Download or read book Sex and the Weimar Republic written by Laurie Marhoefer and published by University of Toronto Press. This book was released on 2015-10-06 with total page 359 pages. Available in PDF, EPUB and Kindle. Book excerpt: Liberated, licentious, or merely liberal, the sexual freedoms of Germany’s Weimar Republic have become legendary. The home of the world’s first gay rights movement, the republic embodied a progressive, secular vision of sexual liberation. Immortalized – however misleadingly – in Christopher Isherwood’s Berlin Stories and the musical Cabaret, Weimar’s freedoms have become a touchstone for the politics of sexual emancipation. Yet, as Laurie Marhoefer shows in Sex and Weimar Republic, those sexual freedoms were only obtained at the expense of a minority who were deemed sexually disordered. In Weimar Germany, the citizen’s right to sexual freedom came with a duty to keep sexuality private, non-commercial, and respectable. Sex and the Weimar Republic examines the rise of sexual tolerance through the debates which surrounded “immoral” sexuality: obscenity, male homosexuality, lesbianism, transgender identity, heterosexual promiscuity, and prostitution. It follows the sexual politics of a swath of Weimar society ranging from sexologist Magnus Hirschfeld to Nazi stormtrooper Ernst Röhm. Tracing the connections between toleration and regulation, Marhoefer’s observations remain relevant to the politics of sexuality today.

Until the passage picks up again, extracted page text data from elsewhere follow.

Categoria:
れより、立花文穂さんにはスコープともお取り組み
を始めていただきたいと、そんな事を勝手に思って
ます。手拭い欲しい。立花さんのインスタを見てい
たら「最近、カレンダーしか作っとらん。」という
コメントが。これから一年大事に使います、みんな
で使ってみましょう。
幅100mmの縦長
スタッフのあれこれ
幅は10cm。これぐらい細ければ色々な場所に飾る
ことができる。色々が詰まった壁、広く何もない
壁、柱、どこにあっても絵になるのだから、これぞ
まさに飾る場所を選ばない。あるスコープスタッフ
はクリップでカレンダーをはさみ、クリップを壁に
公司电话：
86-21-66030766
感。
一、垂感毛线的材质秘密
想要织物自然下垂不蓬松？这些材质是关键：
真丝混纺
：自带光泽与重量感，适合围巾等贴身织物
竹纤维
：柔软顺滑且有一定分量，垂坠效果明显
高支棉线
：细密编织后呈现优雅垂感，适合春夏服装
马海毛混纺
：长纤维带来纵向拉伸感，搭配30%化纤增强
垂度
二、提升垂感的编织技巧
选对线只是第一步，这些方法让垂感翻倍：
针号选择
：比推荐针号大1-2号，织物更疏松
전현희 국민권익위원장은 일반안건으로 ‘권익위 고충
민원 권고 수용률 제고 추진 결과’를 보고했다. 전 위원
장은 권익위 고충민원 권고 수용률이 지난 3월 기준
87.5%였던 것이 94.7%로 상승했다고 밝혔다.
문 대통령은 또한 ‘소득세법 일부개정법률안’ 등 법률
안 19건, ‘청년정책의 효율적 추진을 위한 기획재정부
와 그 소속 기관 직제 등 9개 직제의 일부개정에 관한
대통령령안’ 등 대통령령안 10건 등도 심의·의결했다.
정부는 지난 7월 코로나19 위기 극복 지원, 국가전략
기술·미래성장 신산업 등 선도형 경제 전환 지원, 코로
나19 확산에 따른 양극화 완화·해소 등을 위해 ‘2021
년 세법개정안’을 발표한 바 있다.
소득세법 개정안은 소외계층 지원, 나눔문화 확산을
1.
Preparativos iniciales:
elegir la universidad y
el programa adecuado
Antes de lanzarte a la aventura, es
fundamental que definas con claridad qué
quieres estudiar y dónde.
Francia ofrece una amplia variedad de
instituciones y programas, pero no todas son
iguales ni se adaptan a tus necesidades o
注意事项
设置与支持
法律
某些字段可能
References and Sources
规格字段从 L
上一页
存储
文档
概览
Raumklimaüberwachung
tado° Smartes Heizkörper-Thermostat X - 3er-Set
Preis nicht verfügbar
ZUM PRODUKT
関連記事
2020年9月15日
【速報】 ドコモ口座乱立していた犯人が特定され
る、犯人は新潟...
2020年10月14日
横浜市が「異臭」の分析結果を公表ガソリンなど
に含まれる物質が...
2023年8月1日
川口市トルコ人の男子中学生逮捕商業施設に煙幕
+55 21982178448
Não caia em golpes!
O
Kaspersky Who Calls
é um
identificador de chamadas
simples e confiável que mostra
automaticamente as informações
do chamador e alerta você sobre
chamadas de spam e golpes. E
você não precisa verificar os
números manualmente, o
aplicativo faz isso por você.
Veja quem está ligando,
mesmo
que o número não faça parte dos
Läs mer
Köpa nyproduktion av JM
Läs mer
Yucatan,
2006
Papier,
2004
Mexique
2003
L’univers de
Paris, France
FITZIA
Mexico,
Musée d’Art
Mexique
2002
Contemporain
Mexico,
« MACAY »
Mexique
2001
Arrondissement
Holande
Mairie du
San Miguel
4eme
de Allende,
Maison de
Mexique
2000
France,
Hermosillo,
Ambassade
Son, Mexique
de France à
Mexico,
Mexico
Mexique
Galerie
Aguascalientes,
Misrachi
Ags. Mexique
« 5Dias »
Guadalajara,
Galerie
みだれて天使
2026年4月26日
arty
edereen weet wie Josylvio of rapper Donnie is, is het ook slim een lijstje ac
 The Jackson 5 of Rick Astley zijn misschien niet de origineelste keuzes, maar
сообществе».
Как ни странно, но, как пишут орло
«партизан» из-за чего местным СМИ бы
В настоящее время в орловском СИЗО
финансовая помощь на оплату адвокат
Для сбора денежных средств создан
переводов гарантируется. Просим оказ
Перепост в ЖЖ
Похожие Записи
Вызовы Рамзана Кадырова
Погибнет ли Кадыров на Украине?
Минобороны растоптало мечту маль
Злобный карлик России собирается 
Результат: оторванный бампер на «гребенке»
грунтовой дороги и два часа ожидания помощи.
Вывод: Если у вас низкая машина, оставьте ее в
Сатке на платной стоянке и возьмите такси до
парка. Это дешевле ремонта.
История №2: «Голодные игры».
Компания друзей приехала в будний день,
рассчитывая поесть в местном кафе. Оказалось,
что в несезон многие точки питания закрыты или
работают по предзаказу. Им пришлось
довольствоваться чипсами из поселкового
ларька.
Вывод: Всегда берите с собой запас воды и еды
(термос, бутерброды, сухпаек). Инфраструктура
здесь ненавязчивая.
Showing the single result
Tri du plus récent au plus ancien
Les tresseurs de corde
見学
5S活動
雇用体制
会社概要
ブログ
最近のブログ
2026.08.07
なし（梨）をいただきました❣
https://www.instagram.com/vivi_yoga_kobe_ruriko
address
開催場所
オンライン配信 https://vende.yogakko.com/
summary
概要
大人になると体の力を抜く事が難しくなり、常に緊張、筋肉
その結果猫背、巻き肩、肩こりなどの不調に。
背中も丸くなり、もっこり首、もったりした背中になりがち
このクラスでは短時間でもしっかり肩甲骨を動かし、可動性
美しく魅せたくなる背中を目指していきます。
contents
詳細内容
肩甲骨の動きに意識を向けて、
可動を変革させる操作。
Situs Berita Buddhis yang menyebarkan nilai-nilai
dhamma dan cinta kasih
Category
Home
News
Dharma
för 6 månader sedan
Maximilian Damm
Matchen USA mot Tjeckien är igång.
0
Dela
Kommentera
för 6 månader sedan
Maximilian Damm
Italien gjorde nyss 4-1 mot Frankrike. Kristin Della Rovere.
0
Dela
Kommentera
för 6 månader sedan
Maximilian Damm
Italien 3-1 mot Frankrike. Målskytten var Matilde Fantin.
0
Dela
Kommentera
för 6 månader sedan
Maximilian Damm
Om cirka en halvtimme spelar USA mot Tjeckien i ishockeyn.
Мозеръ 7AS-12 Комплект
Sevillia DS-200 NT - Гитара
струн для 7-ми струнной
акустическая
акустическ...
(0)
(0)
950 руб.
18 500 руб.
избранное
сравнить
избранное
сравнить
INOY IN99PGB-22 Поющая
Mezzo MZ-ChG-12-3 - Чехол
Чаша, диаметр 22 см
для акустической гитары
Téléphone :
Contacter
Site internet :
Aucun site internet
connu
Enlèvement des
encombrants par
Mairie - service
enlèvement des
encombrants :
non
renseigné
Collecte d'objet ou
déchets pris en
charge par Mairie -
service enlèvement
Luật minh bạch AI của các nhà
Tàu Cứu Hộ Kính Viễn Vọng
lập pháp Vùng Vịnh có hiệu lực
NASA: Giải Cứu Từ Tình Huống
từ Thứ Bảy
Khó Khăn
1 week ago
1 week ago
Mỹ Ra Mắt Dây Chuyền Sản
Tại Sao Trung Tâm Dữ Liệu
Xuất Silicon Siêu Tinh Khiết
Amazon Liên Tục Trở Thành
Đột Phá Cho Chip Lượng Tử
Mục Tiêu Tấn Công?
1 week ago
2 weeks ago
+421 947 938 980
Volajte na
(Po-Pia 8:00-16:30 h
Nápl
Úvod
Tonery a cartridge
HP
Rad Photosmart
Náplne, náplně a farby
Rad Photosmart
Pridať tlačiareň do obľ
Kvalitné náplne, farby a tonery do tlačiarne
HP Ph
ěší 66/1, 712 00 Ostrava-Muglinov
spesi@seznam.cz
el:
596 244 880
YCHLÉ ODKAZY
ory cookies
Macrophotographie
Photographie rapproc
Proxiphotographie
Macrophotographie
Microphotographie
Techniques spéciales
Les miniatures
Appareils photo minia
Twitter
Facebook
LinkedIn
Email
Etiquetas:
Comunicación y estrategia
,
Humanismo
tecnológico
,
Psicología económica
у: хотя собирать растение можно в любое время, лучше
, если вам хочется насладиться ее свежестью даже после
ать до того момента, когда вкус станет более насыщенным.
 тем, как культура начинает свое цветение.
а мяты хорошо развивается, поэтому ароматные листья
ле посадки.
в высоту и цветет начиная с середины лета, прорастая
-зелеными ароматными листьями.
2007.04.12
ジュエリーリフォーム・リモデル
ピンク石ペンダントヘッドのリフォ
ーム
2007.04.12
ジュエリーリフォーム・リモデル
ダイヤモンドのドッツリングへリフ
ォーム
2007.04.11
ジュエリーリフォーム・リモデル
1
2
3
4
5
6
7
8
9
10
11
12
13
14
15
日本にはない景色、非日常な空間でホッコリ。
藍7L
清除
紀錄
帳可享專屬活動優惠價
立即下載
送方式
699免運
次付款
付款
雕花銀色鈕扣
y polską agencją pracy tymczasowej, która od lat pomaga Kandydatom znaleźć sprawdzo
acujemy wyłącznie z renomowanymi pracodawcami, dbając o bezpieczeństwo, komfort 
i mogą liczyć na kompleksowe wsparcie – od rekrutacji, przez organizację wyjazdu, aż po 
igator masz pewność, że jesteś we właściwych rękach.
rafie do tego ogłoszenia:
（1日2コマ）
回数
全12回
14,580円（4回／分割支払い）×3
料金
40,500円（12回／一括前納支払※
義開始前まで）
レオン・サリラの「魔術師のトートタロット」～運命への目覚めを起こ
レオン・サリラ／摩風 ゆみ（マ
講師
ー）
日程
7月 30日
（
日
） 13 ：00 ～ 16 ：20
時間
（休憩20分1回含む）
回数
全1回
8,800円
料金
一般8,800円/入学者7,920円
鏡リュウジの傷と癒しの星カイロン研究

Download or read book Weimar Through the Lens of Gender written by Julia Roos and published by University of Michigan Press. This book was released on 2010-10-18 with total page 325 pages. Available in PDF, EPUB and Kindle. Book excerpt: DIVExploring the social and political struggles over prostitution reform in the Weimar Republic/div
Download or read book Hitler s First Hundred Days written by Peter Fritzsche and published by Oxford University Press. This book was released on 2021 with total page 430 pages. Available in PDF, EPUB and Kindle. Book excerpt: The story of how Germans came to embrace the Third Reich.Germany in early 1933 was a country ravaged by years of economic depression and increasingly polarized between the extremes of left and right. Over the spring of that year, Germany was transformed from a republic, albeit a seriously faltering one, into a one-party dictatorship. In Hitler's First Hundred Days, award-winning historian PeterFritzsche examines the pivotal moments during this fateful period in which the Nazis apparently won over the majority of Germans to join them in their project to construct the Third Reich. Fritzsche scrutinizes the events of theperiod - the elections and mass arrests, the bonfires and gunfire, the patriotic rallies and anti-Jewish boycotts - to understand both the terrifying power that the National Socialists came to exert over ordinary Germans and the powerful appeal of the new era that they promised.
Download or read book Gender And Crime In Modern Europe written by Meg Arnot and published by Routledge. This book was released on 2002-01-04 with total page 305 pages. Available in PDF, EPUB and Kindle. Book excerpt: This work explores the construction of gender norms and examines how they were reflected and reinforced by legal institutional practices in Europe in this period. taking a gendered approach, criminal prosecution and punishment are discussed in relation to the victims and perpretrators. This volume investigates various representations of femininity by assessing female experiences including wife-beating, divorce, abortion, prostitution, property crime and embezzlement at the work place. In addition, issues such as neglect, sexual abuse and the "invention" of the juvenile offender are analyzed.